_Available data_

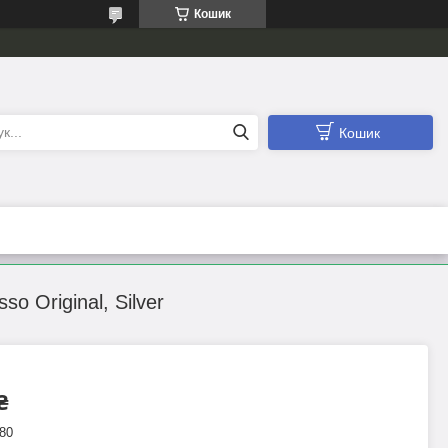
Кошик
Кошик
o Original, Silver
₴
80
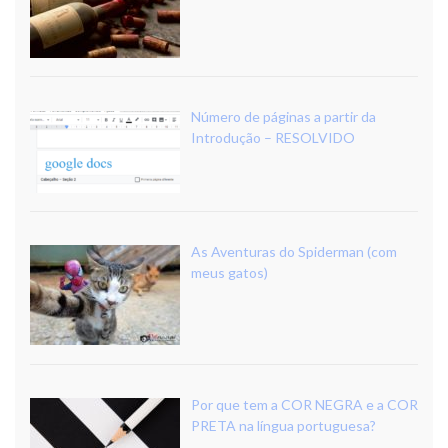
Número de páginas a partir da
Introdução – RESOLVIDO
As Aventuras do Spiderman (com
meus gatos)
Por que tem a COR NEGRA e a COR
PRETA na língua portuguesa?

_About this exercise_
Without carrying over any picture, retype the records above word for word.

_Answer space_
Кошик
Кошик
o Original, Silver
₴
80
Número de páginas a partir da
Introdução – RESOLVIDO
As Aventuras do Spiderman (com
meus gatos)
Por que tem a COR NEGRA e a COR
PRETA na língua portuguesa?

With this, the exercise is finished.